Quali sono le opzioni per un lavoratore con 23 anni di contributi che vuole andare in pensione. Scopriamo le alternative e quantifichiamole.
Aver accumulato 23 anni di contributi sono sufficienti per il pensionamento ma l’assegno percepito potrebbe non essere entusiasmante.
La normativa italiana prevede tanti scivoli pensionistici che permettono, in pratica, di uscire dal momento del lavoro a qualsiasi età e con qualsiasi anni di contributi maturati. Naturalmente occorrerà rispettare specifici requisiti e accettare alcuni compromessi. Generalmente uscire prima dal mondo del lavoro o avere pochi contributi versati significherà avere un importo dell’assegno pensionistico più basso. Soprattutto se il sistema di calcolo utilizzato è quello puramente contributivo (per contributi versati unicamente dal 1° gennaio 1996). Una buona anzianità contributiva, invece, porta ad una pensione più sostanziosa e solitamente è richiesta per accedere al pensionamento – basti pensare a quota 41 oppure a Quota 102 (rispettivamente 41 e 38 anni di contributi). Cosa devono aspettarsi, dunque, i lavoratori con 23 anni di contributi in prossimità del pensionamento?
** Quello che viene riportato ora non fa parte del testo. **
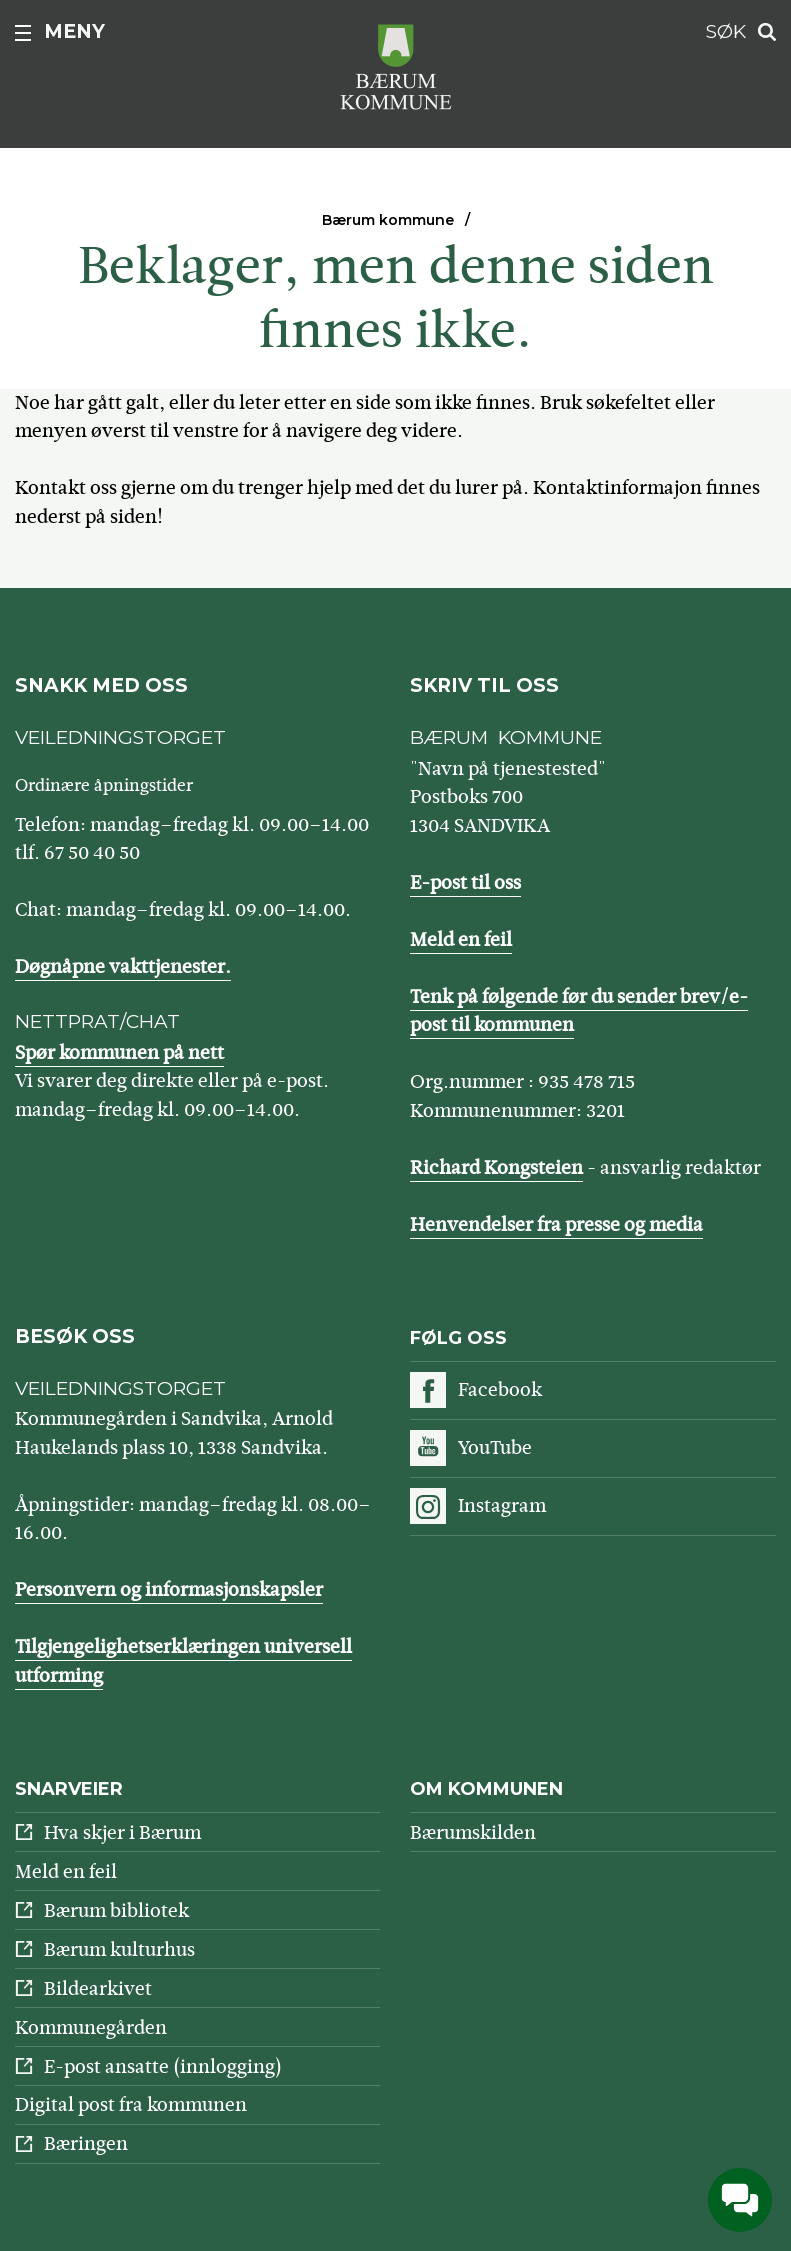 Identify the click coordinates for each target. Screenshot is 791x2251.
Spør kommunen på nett (119, 1052)
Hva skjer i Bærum (122, 1832)
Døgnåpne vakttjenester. (123, 966)
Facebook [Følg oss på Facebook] (500, 1389)
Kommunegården (91, 2027)
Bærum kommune (388, 220)
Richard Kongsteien (496, 1167)
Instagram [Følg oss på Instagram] (502, 1505)
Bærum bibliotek (116, 1910)
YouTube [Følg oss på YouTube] (495, 1447)
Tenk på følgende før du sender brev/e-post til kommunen (579, 1011)
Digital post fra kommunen (131, 2104)
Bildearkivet (98, 1988)
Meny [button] (74, 31)
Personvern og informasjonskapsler (169, 1589)
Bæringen (86, 2143)
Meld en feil (461, 939)
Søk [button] (726, 31)
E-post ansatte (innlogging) (163, 2066)
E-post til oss (465, 882)
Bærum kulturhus (119, 1949)
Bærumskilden (473, 1832)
In pensione con 23 anni di contributi, cosa sapere
Fino al 31 dicembre 2024 la pensione di vecchiaia sarà raggiungibile al compimento dei 67 anni di età avendo maturato 20 anni di contributi. Ciò significa che il nostro lavoratore con 23 anni di contributi versati potrà uscire dal mondo del lavoro a 67 anni senza problemi. Se il desiderio è non aspettare tanto per il pensionamento, allora ci sono gli scivoli di pensione anticipata da considerare.
Iniziamo con Quota 102 ma, come già detto, servono 38 anni di contributi per lasciare il lavoro a 64 anni. Solo soddisfacendo una condizione si potranno sfruttare i 23 anni di contributi. Poi c’è l’Ape Sociale dedicata ai caregiver, agli invalidi al 74%, a chi svolge mansioni gravose e ai disoccupati. Qui i contributi richiesti vanno dai 30 ai 35 anni. E la pensione anticipata ordinaria? Richiede 41 anni e 10 mesi di contributi per le donne e 42 anni e 10 mesi per gli uomini a meno che non si soddisfi uno specifico requisito. Lo scivolo per le lavoratrici è Opzione Donna ma anche in questo caso servono almeno 35 anni di contributi. Qual è la conclusione?
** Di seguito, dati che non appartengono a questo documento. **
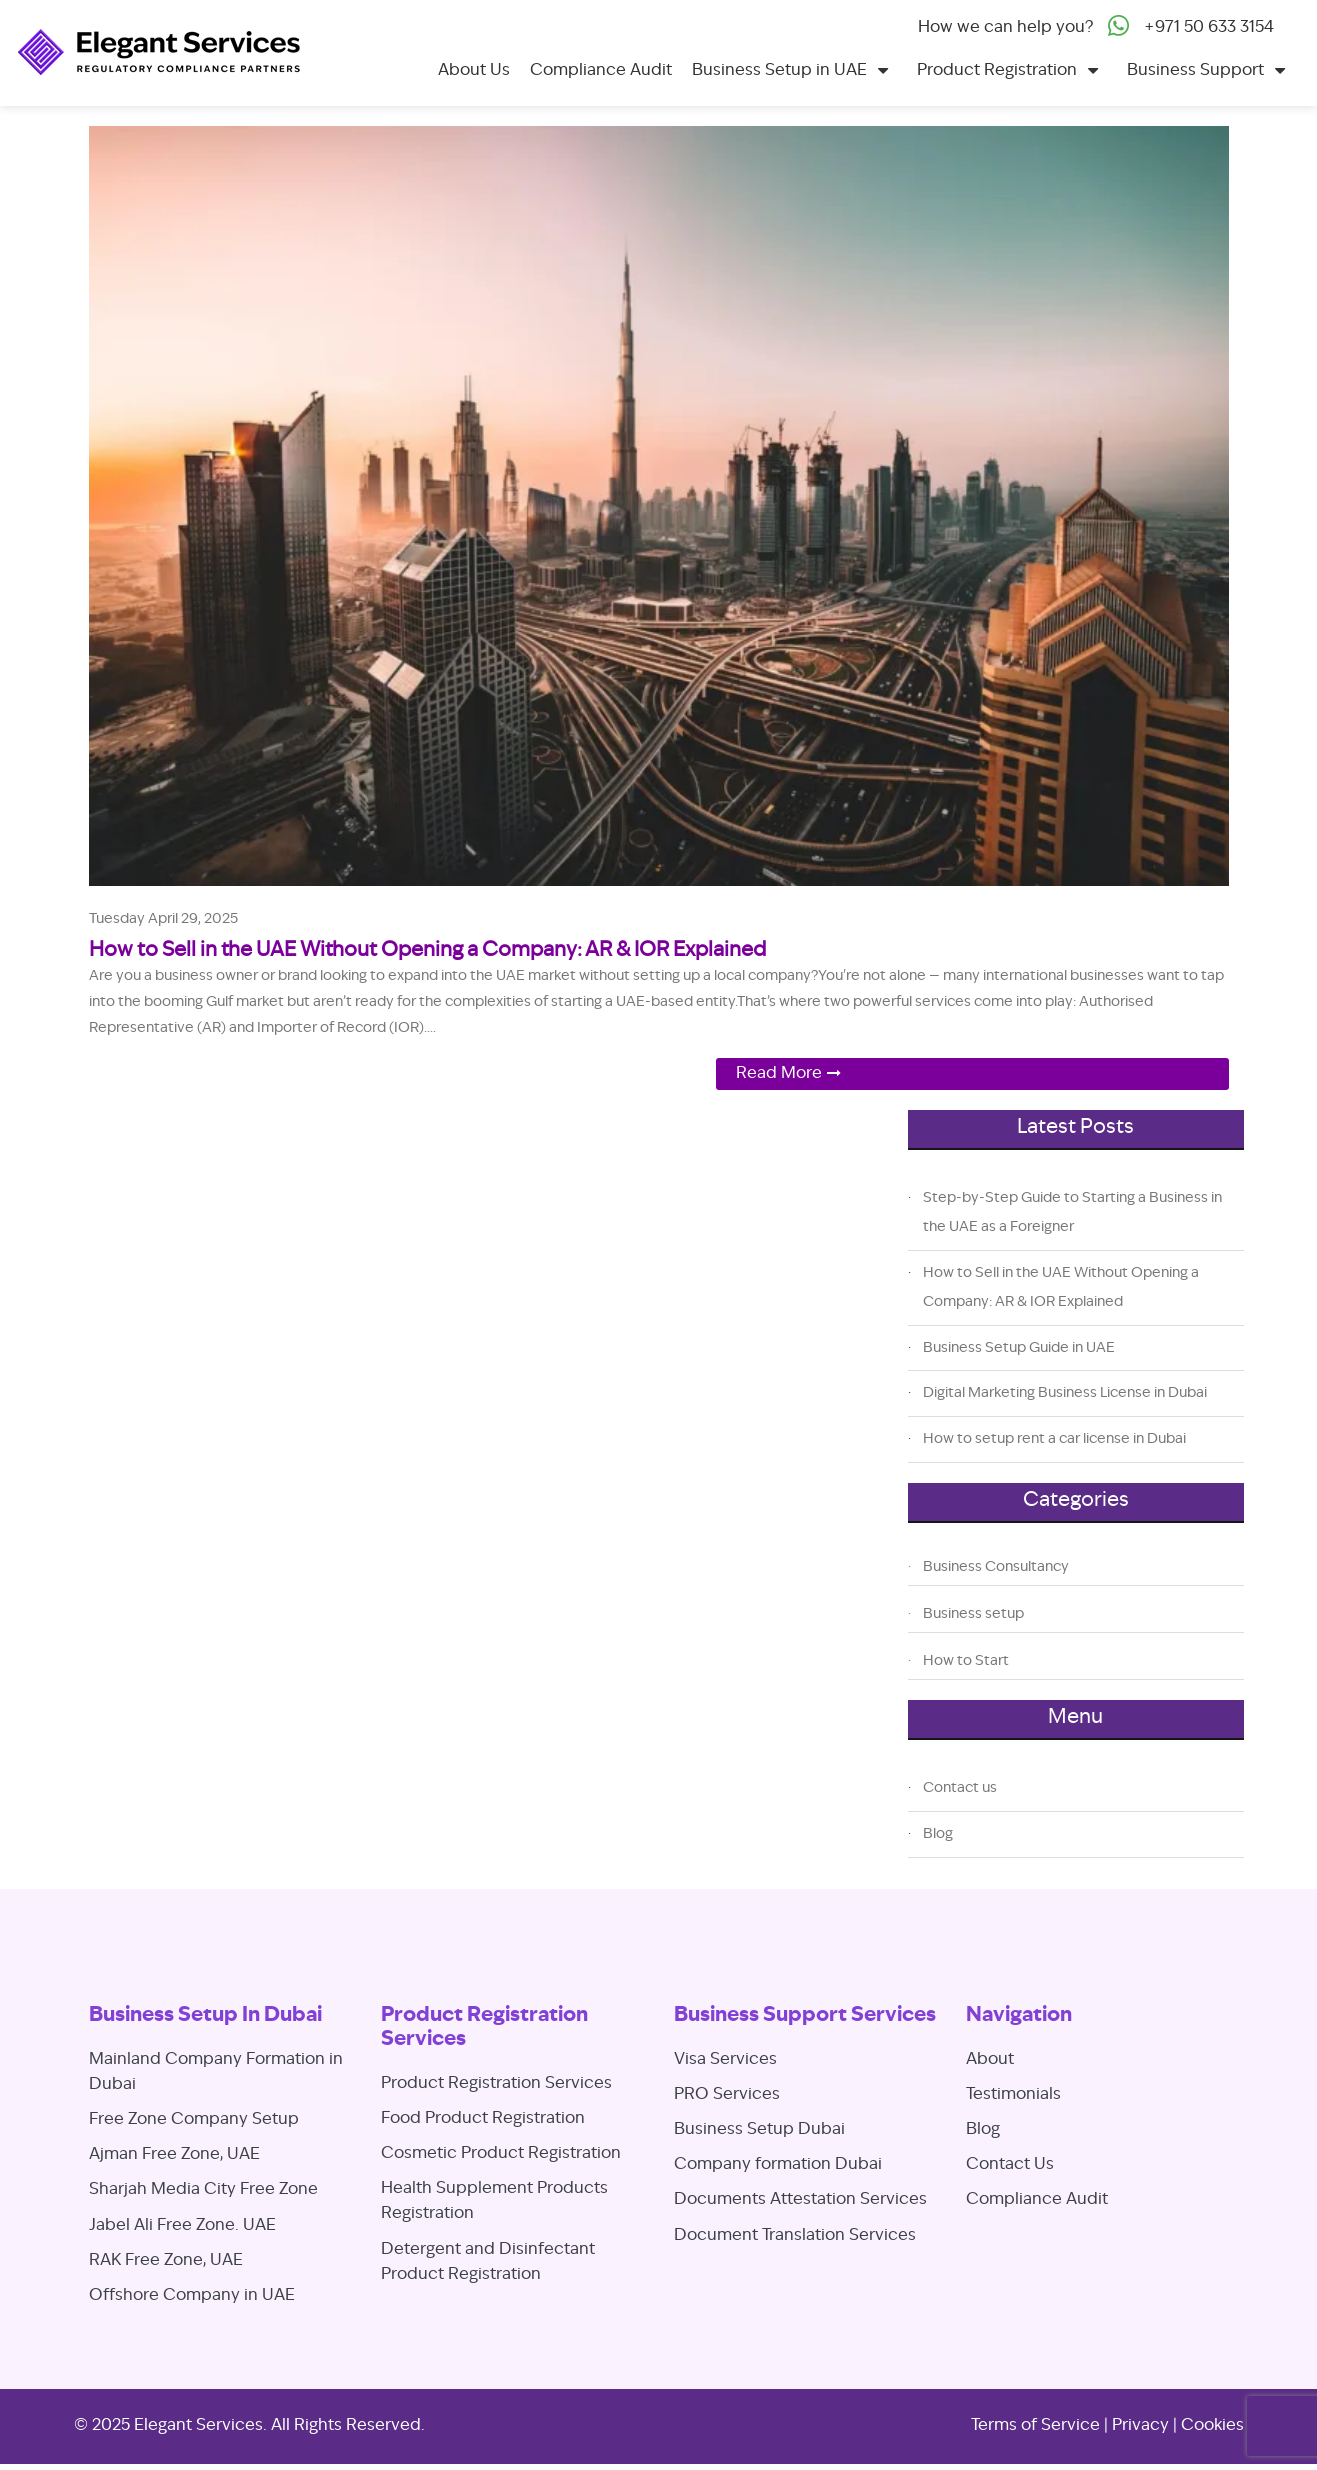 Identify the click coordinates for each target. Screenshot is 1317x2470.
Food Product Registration (483, 2119)
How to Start (966, 1661)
La maggior parte dei lavoratori dovrà attendere la pensione di vecchiaia per andare in pensione con 23 anni di contributi.
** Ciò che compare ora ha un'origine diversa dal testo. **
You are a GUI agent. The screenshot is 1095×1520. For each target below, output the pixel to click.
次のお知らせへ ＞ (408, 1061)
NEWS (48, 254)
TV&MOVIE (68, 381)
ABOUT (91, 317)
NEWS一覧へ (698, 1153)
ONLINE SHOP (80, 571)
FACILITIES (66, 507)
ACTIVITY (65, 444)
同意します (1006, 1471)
Quale sarà l’importo dell’assegno pensionistico?
Poco più di venti anni di contributi sono insufficienti per rientrare nel calcolo interamente retributivo (contributi versati interamente entro il 31 dicembre 1995). Di conseguenza, i sistemi da valutare sono quello misto e quello totalmente contributivo. Il primo prevede di calcolare con sistema retributivo (basato sulle ultime retribuzioni ricevute) i contributi versati fino al 31 dicembre 1995 e con sistema contributivo quelli maturati successivamente a tale data.
Un lavoratore che ha maturato 8 anni di contributi entro il 1995 e 15 anni successivamente riceverà una pensione di 1.000 euro su una retribuzione annua di 30 mila euro. Il calcolo prevede l’applicazione dell’aliquota del 2% per ogni anno di contributi versati nella prima parte delle quote (2×8 quindi 16% di 30 mila) ottenendo come risultato 4.800 euro. La seconda parte tiene conto, invece, del montante contributivo di 148.500 euro (33% di 30 mila per 15 anni) e dell’applicazione del coefficienti di trasformazione che varia in base all’età del lavoratore. Con 67 anni è del 5,575%.
Si otterrà così 8.278,87 euro che andrà sommato a 4.800 euro per ottenere l’importo di un anno di pensione ossia 13.078,87 euro lordi. Con il sistema totalmente contributivo l’assegno pensionistico sarà ancora più basso, di 12.694,27 euro all’anno.